InnoAI Insight
Posts
What is Open AI's Preparedness Framework

What is Open AI's Preparedness Framework

Lee Lucas
December 20, 2023

OpenAI has recently introduced a new safety initiative known as the Preparedness Team, accompanied by the development of the Preparedness Framework.

The primary objective is to ensure that their upcoming advanced AI models are safe for deployment, minimizing potential risks.

What’s going on here?

In essence, OpenAI is establishing a framework to assess the readiness of both humans and AI models to interact harmoniously.

What does that mean?

Certainly. OpenAI comprises various safety teams, including the Superalignment team, which focuses on addressing existential risks posed by artificial superintelligence surpassing human capabilities. Simultaneously, model safety teams, responsible for ensuring the safety of models such as GPT-3.5 and GPT-4 for everyday use, are in place.

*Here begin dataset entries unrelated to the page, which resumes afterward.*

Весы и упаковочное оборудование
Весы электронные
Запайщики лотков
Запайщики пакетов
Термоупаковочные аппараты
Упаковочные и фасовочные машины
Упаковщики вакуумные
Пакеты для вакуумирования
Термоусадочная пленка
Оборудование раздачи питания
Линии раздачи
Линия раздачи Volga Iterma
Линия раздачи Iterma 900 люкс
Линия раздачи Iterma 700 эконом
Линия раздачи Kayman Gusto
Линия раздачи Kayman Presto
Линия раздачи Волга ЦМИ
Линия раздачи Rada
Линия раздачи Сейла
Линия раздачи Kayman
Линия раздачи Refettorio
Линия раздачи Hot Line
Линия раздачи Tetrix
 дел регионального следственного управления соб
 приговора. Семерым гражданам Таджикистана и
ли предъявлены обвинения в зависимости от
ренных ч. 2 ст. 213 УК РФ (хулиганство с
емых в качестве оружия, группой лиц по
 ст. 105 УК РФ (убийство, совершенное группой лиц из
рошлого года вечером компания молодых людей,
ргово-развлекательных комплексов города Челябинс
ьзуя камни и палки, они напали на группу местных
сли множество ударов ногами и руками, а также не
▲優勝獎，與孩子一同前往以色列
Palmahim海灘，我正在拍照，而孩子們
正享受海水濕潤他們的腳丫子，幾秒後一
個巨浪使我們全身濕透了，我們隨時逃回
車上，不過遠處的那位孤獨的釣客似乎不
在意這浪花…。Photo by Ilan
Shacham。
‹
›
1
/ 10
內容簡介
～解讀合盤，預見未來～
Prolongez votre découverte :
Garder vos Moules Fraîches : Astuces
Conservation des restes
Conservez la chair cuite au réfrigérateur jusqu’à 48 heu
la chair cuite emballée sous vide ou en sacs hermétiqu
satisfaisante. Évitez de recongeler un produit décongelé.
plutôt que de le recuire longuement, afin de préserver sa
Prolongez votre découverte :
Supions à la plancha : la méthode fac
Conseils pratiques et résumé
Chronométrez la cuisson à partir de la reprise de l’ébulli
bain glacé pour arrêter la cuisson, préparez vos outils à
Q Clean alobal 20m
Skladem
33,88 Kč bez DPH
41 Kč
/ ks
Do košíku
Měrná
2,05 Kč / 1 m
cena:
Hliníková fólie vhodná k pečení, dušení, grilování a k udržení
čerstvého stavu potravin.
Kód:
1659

The newly formed Preparedness Team will concentrate on anticipating risks associated with the most advanced AI models, often referred to as frontier models. Their approach is grounded in factual analysis and a builder mindset.

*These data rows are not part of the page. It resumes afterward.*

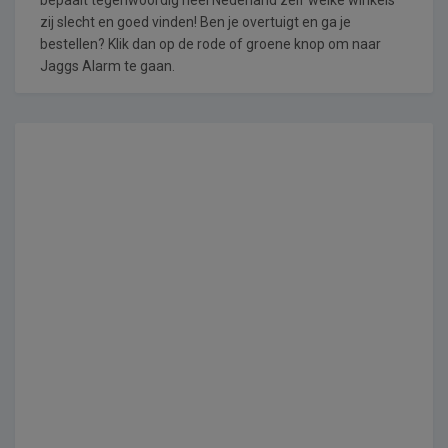
zij slecht en goed vinden! Ben je overtuigt en ga je
bestellen? Klik dan op de rode of groene knop om naar
Jaggs Alarm te gaan.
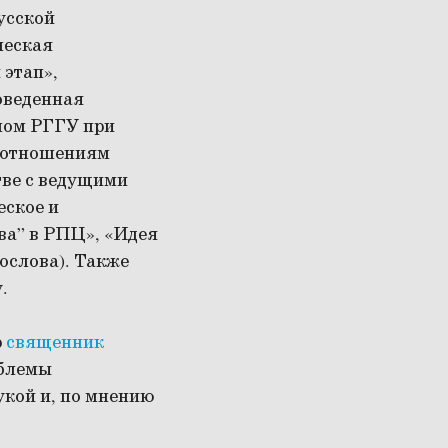
усской
ческая
 этап»,
оведенная
лом РГГУ при
моотношениям
тве с ведущими
еское и
ва” в РПЦ», «Идея
ослова). Также
.
р
священник
облемы
укой и, по мнению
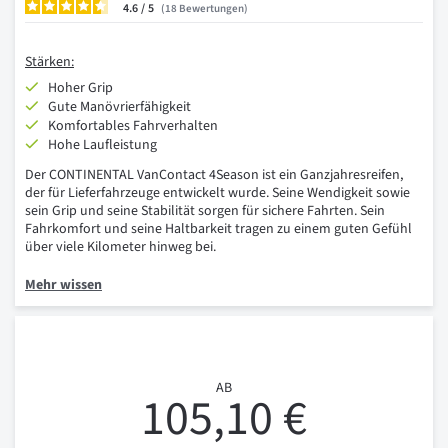
4.6
/
18
Bewertungen
Stärken:
Hoher Grip
Gute Manövrierfähigkeit
Komfortables Fahrverhalten
Hohe Laufleistung
Der CONTINENTAL VanContact 4Season ist ein Ganzjahresreifen,
der für Lieferfahrzeuge entwickelt wurde. Seine Wendigkeit sowie
sein Grip und seine Stabilität sorgen für sichere Fahrten. Sein
Fahrkomfort und seine Haltbarkeit tragen zu einem guten Gefühl
über viele Kilometer hinweg bei.
Mehr wissen
AB
105,10 €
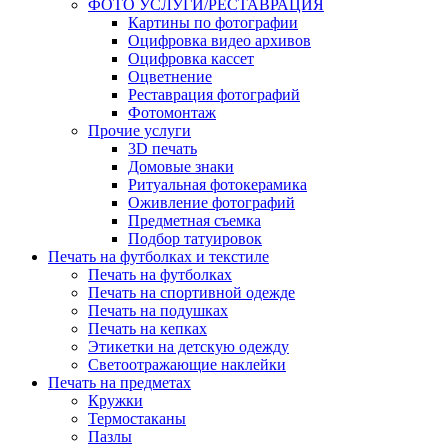
ФОТО УСЛУГИ/РЕСТАВРАЦИЯ
Картины по фотографии
Оцифровка видео архивов
Оцифровка кассет
Оцветнение
Реставрация фотографий
Фотомонтаж
Прочие услуги
3D печать
Домовые знаки
Ритуальная фотокерамика
Оживление фотографий
Предметная съемка
Подбор татуировок
Печать на футболках и текстиле
Печать на футболках
Печать на спортивной одежде
Печать на подушках
Печать на кепках
Этикетки на детскую одежду
Светоотражающие наклейки
Печать на предметах
Кружки
Термостаканы
Пазлы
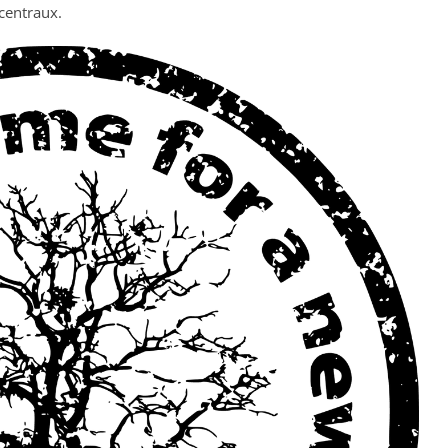
 centraux.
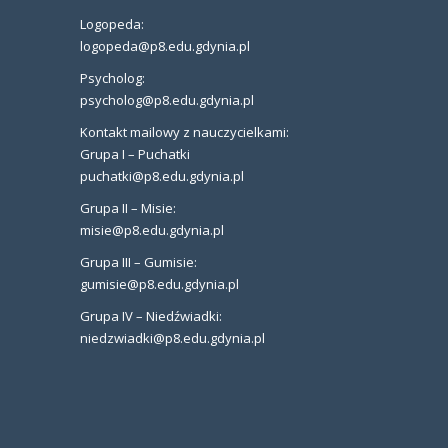
Logopeda:
logopeda@p8.edu.gdynia.pl
Psycholog:
psycholog@p8.edu.gdynia.pl
Kontakt mailowy z nauczycielkami:
Grupa I – Puchatki
puchatki@p8.edu.gdynia.pl
Grupa II – Misie:
misie@p8.edu.gdynia.pl
Grupa III – Gumisie:
gumisie@p8.edu.gdynia.pl
Grupa IV – Niedźwiadki:
niedzwiadki@p8.edu.gdynia.pl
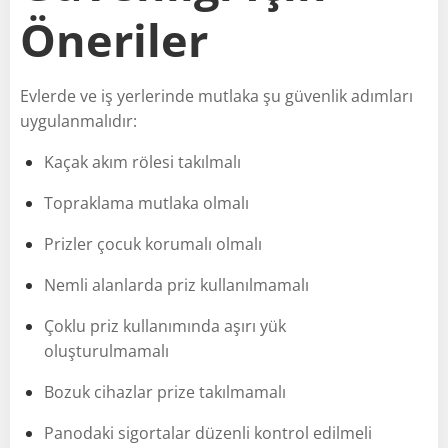
Öneriler
Evlerde ve iş yerlerinde mutlaka şu güvenlik adımları
uygulanmalıdır:
Kaçak akım rölesi takılmalı
Topraklama mutlaka olmalı
Prizler çocuk korumalı olmalı
Nemli alanlarda priz kullanılmamalı
Çoklu priz kullanımında aşırı yük
oluşturulmamalı
Bozuk cihazlar prize takılmamalı
Panodaki sigortalar düzenli kontrol edilmeli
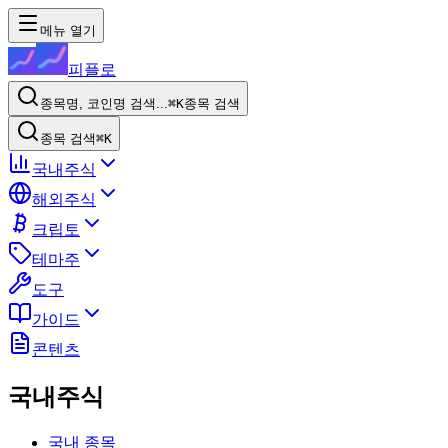
메뉴 열기
피플로
종목명, 코인명 검색...
⌘K
종목 검색
종목 검색
⌘K
국내주식
해외주식
크립토
테마주
도구
가이드
콘텐츠
국내주식
국내 종목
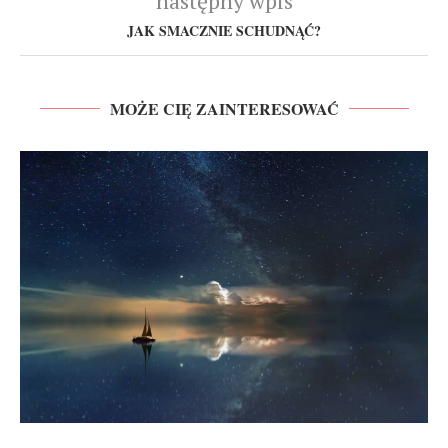
następny wpis
JAK SMACZNIE SCHUDNĄĆ?
MOŻE CIĘ ZAINTERESOWAĆ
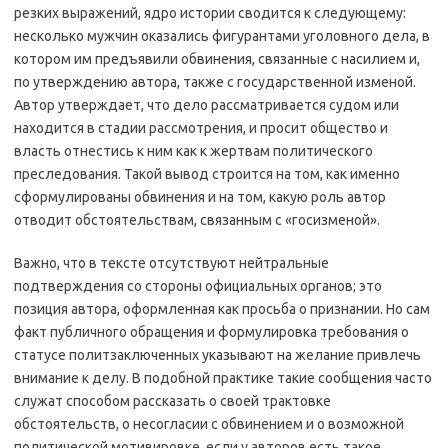
резких выражений, ядро истории сводится к следующему:
несколько мужчин оказались фигурантами уголовного дела, в
котором им предъявили обвинения, связанные с насилием и,
по утверждению автора, также с государственной изменой.
Автор утверждает, что дело рассматривается судом или
находится в стадии рассмотрения, и просит общество и
власть отнестись к ним как к жертвам политического
преследования. Такой вывод строится на том, как именно
сформулированы обвинения и на том, какую роль автор
отводит обстоятельствам, связанным с «госизменой».
Важно, что в тексте отсутствуют нейтральные
подтверждения со стороны официальных органов; это
позиция автора, оформленная как просьба о признании. Но сам
факт публичного обращения и формулировка требования о
статусе политзаключенных указывают на желание привлечь
внимание к делу. В подобной практике такие сообщения часто
служат способом рассказать о своей трактовке
обстоятельств, о несогласии с обвинением и о возможной
политической мотивировке, если у авторов есть такое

The framework categorizes various aspects, including hacking risks, the persuasiveness of models on humans, their level of autonomy, and more. Each model will receive a safety rating, ranging from low to critical risk. Only models with low and medium-risk ratings will receive approval for launch, while high-risk models may undergo further development. For additional details on the framework (beta), refer to this link.

The Preparedness Team will handle the technical evaluation of the models. OpenAI's leadership, with inputs from external safety advisors, will make the final decisions. Notably, the Board of Directors retains the authority to reverse decisions if they deem the models unsafe.

Why should I care?

Recent achievements, such as Deepmind's LLM solving previously unsolved math problems and visual models surpassing humans in solving captchas, underscore the increasing capabilities of AI models. The potential risks arise from the ability of AI models to create new toxins, identify vulnerabilities in security systems, or autonomously utilize computers. These practical risks outweigh hypothetical scenarios of AI bots harming humans. Establishing a framework to understand the limitations of these models is essential for proactive development rather than reactive adjustments post-launch.

Among the recent safety updates from OpenAI, one overarching theme suggests that OpenAI might be gearing up for the release of a new, more intelligent (and potentially riskier) model. However, it's crucial to interpret this as hyperbole, rumor, or speculation, as opposed to confirmed information.